The Big M
What does an artist make of a reviewer?
First-time directors, stung by criticism, end up at the beginner's block.
- Total Shares
There were Scarlett O'Hara and Rhett Butler, Princess Leia and Han Solo, Werner Herzog and Klaus Kinski and then there are critics and filmmakers. Both the love and hate are legendary.
In India this prickly relationship is exacerbated by many factors, including the fact that neither side feels the other is entirely qualified to do his job or being completely honest about it. For years I thought it was just the filmmakers that looked at it that way but then I heard a critic at a film festival.
When accused of "not being really qualified to critique", he responded, "Well filmmakers in India are not exactly Scorsese". On the other hand, filmmakers routinely complain about the alliances, the monies paid and how favours of access to coteries are granted for good reviews.
And yet faithfully, every Friday, the Pandora's box is opened and fates of films are unleashed.
The rise of the Indian critic and the power of the grading by stars is somewhat of a recent phenomenon in India. With the plethora of entertainment choices, the "referral" becomes important. Audiences attach their decision of seeing a film to the number of stars it has scored. Filmmakers, like kindergarten students, await these pins of approval so that the audience can be convinced of how good their films are.
And yet... so many films with many stars (both kinds) fail to make a mark at the box office. And as the amount of films have gone up, so have the reviewers. There are now hundreds of reviews of every film. Movies are easy to watch and easy to have an opinion about. And so, now every website, radio station and TV channel has a review!
This opinion barrage had lead to a situation where it's no longer just one factor that makes audiences decide to see a film. Although a slew of bad reviews will most definitely dent a film's box office potential.
Week on week one watches friends with their confidence knocked out by a 500-word piece in a newspaper.
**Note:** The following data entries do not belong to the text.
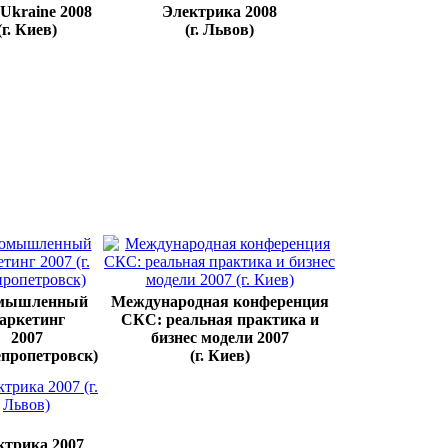
Ukraine 2008
Электрика 2008
(г. Киев)
(г. Львов)
мышленный
Международная конференция
аркетинг
СКС: реальная практика и
2007
бизнес модели 2007
непропетровск)
(г. Киев)
ктрика 2007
And first-time filmmakers, who spent years getting up the ladder, are now stung by criticism and ending up at the beginner's block.
Personally, I had the wind knocked out of my sails when my first film released. Looking back, I would give myself five stars for good intentions and zero for knowing what the hell was going on around me - it was a Don Quixote rush at the marquee and the result was predictable. There were two years of agony before I let it go and moved on.
The truth is first failures, like first loves, can be quite enchanting. It makes one feel singled out and unique. It takes some time and experience to see that failure and criticisms are waters everyone has chartered. It's par for the course, not unique at all.
So then, why do we, as artists, give so much importance to criticism? Is it because we're approval-seekers and addicts of praise?
One of the most interesting conversations I have had on this topic is with director Joe Wright (Atonement, Pride and Prejudice and so on). He said, "Reading (bad) reviews of one's own films is a form of self harm." He talked about a phase in his life where things were not at their peak and how he spent a weekend in severe depression with adverse reviews of his films. And he could, to that day, recall the words of the bad reviews by heart.
Author William Dalrymple (it was his house where this conversation took place) agreed and could also quote the "criticisms" of his books. I too could recall mine verbatim. It took both Joe and William some experience to realise the futility of reading a plethora of reviews. Joe said he now reads only two reviews by critics he respects.
I thought of this conversation as my second film Kajarya was about to release and decided I was not going to read any reviews till a week after the film's release.
Strangely, a week after the film's release, it didn't seem like an urgent task anymore and I ended up reading only three reviews completely. They were all good. So no harm done... for now!